Lehigh 's operating arm, Lehigh Gas - Ohio LLC, an entity managed by Lehigh Gas CEO and chairman Joe Topper, will run Express Lane's gasoline and diesel and convenience store businesses. Under the arrangement, Lehigh Gas - Ohio will lease the Express Lane sites from Lehigh Gas Partners, paying $1 million in exchange for Express Lane's retail business assets.
Lehigh Gas Partners estimates it will receive aggregate rental income, net of expenses, of approximately $4.6 million per year, with an average lease term of up to 20 years. In addition, 14 of the sites feature quick-service restaurant (QSR) brands Subway, Domino's, Pizza Hut and Hardee's.
The move, said Topper, bolsters two key goals for Lehigh: "We achieve expansion beyond our core geographic footprint in the Northeast and establish a foothold in a highly trafficked metro market. "
Also, the company adds another fuel brand, Chevron, to its portfolio. "Chevron," he said, "has a strong market presence in the Southeast."
For 2011, Lehigh ranked among the 10 largest independent distributors by volume in the United States for ExxonMobil, BP, Shell and Valero. The company also distributes Sunoco and Gulf-branded motor fuels.
Express Lane, a second-generation, family-owned business, was represented by Matrix Capital Markets Group Inc., which provided merger and acquisition advisory services.
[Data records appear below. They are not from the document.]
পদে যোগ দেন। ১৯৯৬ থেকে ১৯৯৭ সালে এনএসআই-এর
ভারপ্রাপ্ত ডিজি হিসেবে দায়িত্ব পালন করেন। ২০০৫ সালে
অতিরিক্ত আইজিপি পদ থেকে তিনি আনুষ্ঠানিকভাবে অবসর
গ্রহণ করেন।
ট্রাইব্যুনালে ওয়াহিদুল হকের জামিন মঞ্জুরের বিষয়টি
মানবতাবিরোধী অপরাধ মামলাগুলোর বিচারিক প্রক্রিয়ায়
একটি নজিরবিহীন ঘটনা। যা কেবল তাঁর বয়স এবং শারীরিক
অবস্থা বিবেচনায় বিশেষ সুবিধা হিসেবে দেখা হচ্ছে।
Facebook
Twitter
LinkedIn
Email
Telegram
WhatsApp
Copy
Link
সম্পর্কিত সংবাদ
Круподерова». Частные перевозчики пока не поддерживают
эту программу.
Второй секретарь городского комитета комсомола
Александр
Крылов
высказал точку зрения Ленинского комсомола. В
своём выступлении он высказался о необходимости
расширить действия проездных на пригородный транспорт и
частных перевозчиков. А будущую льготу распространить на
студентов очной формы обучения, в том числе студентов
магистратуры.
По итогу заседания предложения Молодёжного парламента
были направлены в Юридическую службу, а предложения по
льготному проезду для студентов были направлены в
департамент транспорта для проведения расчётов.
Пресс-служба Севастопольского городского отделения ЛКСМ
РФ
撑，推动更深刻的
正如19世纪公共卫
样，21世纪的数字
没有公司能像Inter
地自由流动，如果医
James E. Lewis Jr. founded Express Lane in 1984, and two sons, Lewis III and Reid Lewis, managed operations in the Florida Panhandle.
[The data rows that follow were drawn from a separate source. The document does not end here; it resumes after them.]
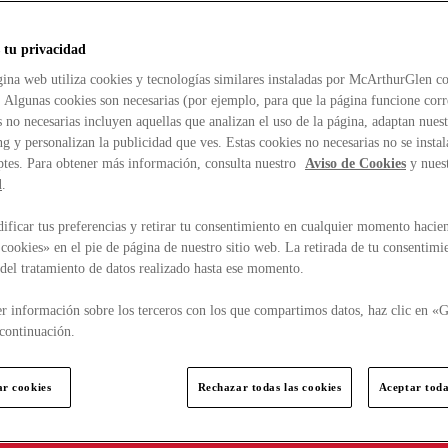
 tu privacidad
ina web utiliza cookies y tecnologías similares instaladas por McArthurGlen co
. Algunas cookies son necesarias (por ejemplo, para que la página funcione cor
 no necesarias incluyen aquellas que analizan el uso de la página, adaptan nue
g y personalizan la publicidad que ves. Estas cookies no necesarias no se insta
ptes. Para obtener más información, consulta nuestro
Aviso de Cookies
y nues
d
.
ficar tus preferencias y retirar tu consentimiento en cualquier momento hacien
cookies» en el pie de página de nuestro sitio web. La retirada de tu consentimi
d del tratamiento de datos realizado hasta ese momento.
r información sobre los terceros con los que compartimos datos, haz clic en «G
continuación.
ar cookies
Rechazar todas las cookies
Aceptar toda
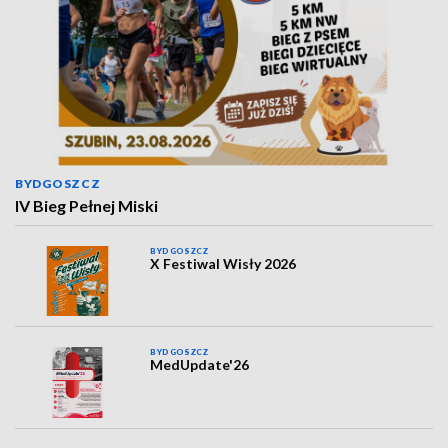
BYDGOSZCZ
IV Bieg Pełnej Miski
BYDGOSZCZ
X Festiwal Wisły 2026
BYDGOSZCZ
MedUpdate'26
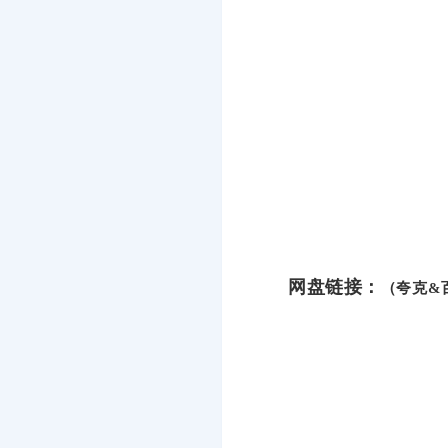
网盘链接：
（夸克&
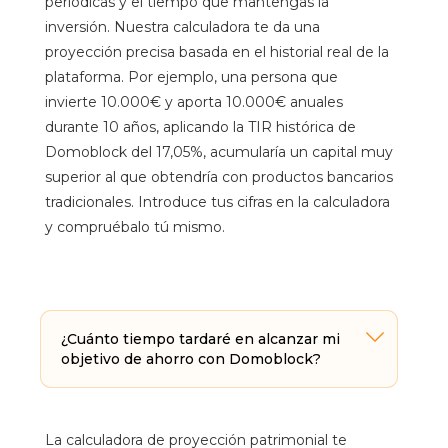
periódicas y el tiempo que mantengas la
inversión. Nuestra calculadora te da una
proyección precisa basada en el historial real de la
plataforma. Por ejemplo, una persona que
invierte 10.000€ y aporta 10.000€ anuales
durante 10 años, aplicando la TIR histórica de
Domoblock del 17,05%, acumularía un capital muy
superior al que obtendría con productos bancarios
tradicionales. Introduce tus cifras en la calculadora
y compruébalo tú mismo.
¿Cuánto tiempo tardaré en alcanzar mi
objetivo de ahorro con Domoblock?
La calculadora de proyección patrimonial te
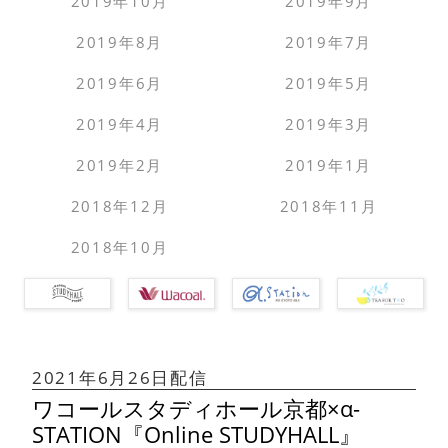
2019年10月
2019年9月
2019年8月
2019年7月
2019年6月
2019年5月
2019年4月
2019年3月
2019年2月
2019年1月
2018年12月
2018年11月
2018年10月
2021年6月26日配信
ワコールスタディホール京都×α-
STATION『Online STUDYHALL』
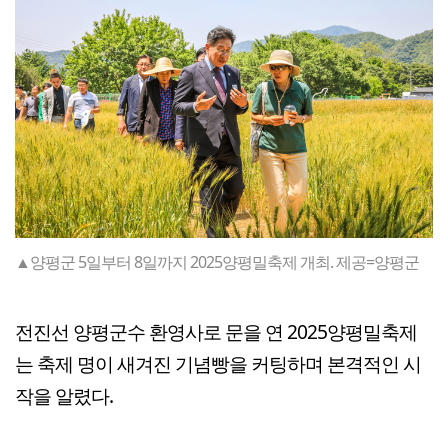
▲양평군 5일부터 8일까지 2025양평밀축제 개최. 제공=양평군
전진선 양평군수 환영사로 문을 연 2025양평밀축제
는 축제 명이 새겨진 기념빵을 커팅하며 본격적인 시
작을 알렸다.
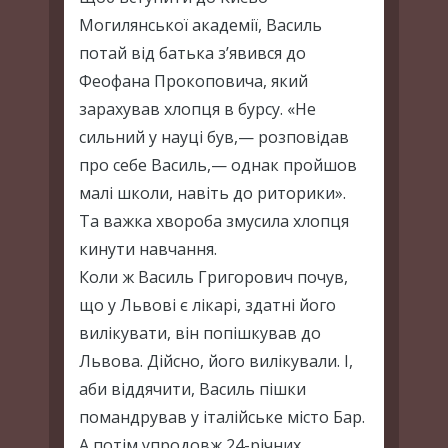
Могилянської академії, Василь
потай від батька з’явився до
Феофана Прокоповича, який
зарахував хлопця в бурсу. «Не
сильний у науці був,— розповідав
про себе Василь,— однак пройшов
малі школи, навіть до риторики».
Та важка хвороба змусила хлопця
кинути навчання.
Коли ж Василь Григорович почув,
що у Львові є лікарі, здатні його
вилікувати, він попішкував до
Львова. Дійсно, його вилікували. І,
аби віддячити, Василь пішки
помандрував у італійське місто Бар.
А потім упродовж 24-річних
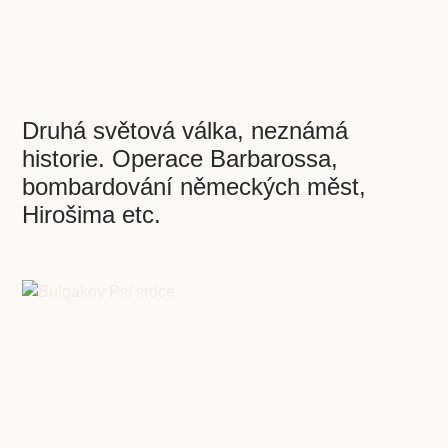
Druhá světová válka, neznámá
historie. Operace Barbarossa,
bombardování německých měst,
Hirošima etc.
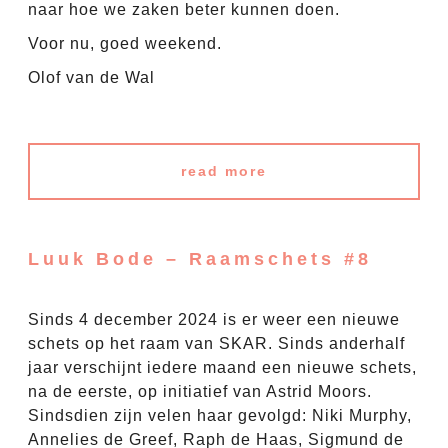
naar hoe we zaken beter kunnen doen.
Voor nu, goed weekend.
Olof van de Wal
read more
Luuk Bode – Raamschets #8
Sinds 4 december 2024 is er weer een nieuwe
schets op het raam van SKAR. Sinds anderhalf
jaar verschijnt iedere maand een nieuwe schets,
na de eerste, op initiatief van Astrid Moors.
Sindsdien zijn velen haar gevolgd: Niki Murphy,
Annelies de Greef, Raph de Haas, Sigmund de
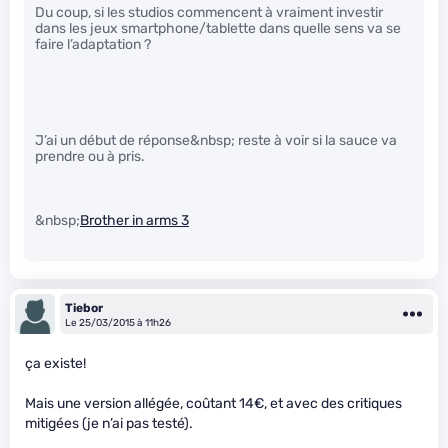
Du coup, si les studios commencent à vraiment investir
dans les jeux smartphone/tablette dans quelle sens va se
faire l’adaptation ?
J’ai un début de réponse&nbsp; reste à voir si la sauce va
prendre ou à pris.
&nbsp;
Brother in arms 3
Tiebor
Le 25/03/2015 à 11h26
ça existe!
Mais une version allégée, coûtant 14€, et avec des critiques
mitigées (je n’ai pas testé).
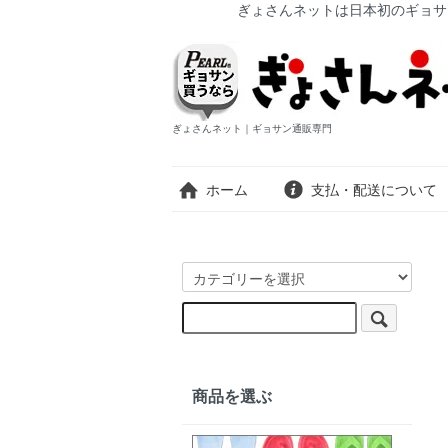
ぎょさんネットは日本初のギョサ
ぎょさんネット｜ギョサン通販専門
ホーム
支払・配送について
商品を選ぶ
"We are extremely pleased that we were able to negotiate a transaction that achieved all of the shareholders' goals that we had discussed prior to being engaged, including completing the sale this calendar year for tax purposes," Matrix director Cedric Fortemps said in a news statement.
The deals with Dunmore Oil and JoJo Oil give Lehigh additional markets just an hour's drive from its home base of Allentown, Pa. With stores in the hardscrabble markets of Scranton and Wilkes-Barre, Lehigh will compete with Sunoco APlus, a smattering of Wawa and Sheetz locations and independents.
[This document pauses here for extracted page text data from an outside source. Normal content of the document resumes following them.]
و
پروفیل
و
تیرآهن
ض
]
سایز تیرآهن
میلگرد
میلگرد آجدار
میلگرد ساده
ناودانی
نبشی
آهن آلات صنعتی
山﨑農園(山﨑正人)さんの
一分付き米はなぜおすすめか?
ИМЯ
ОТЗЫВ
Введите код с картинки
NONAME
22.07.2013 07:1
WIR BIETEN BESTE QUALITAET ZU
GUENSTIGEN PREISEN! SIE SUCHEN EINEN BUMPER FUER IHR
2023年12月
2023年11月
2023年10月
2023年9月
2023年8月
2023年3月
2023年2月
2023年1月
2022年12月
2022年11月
The stores run along highly-traveled interstate intersections on routes 84, 81 and 380, and are under the ExxonMobil or Valero fuel brands.
"This transaction illustrates our commitment to the execution of our overall growth strategy," said Topper in a news release. "We believe that the Dunmore and JoJo sites fit nicely into our existing portfolio and strengthen our presence in the highly traveled corridor of northeastern Pennsylvania."
The two-dozen locations previously served as sub-jobber locations for Lehigh Gas Partners and sold an aggregate of roughly 28 million gallons of motor fuel in 2011. Lehigh Gas Partners expects the sites will have margins comparable to other Lehigh Gas Partners' controlled fuel locations. In addition, Lehigh Gas Partners estimates it will receive aggregate rental income, net of expenses, of approximately $1.7 million per year from the sites.
The acquisition, in addition to resting in proximity of the company's headquarters, furthers Lehigh's geographic footprint in the northeast United States, where it operates in Pennsylvania, New Jersey, Ohio, New York, Massachusetts, Kentucky, New Hampshire and Maine.
Lehigh Gas Partners, Allentown, Pa., was formed to engage in the wholesale distribution of motor fuels and to own and lease real estate used in the retail distribution of motor fuels. Lehigh Gas Partners owns and leases sites located in Pennsylvania, New Jersey, Ohio, New York, Massachusetts, Kentucky, New Hampshire and Maine.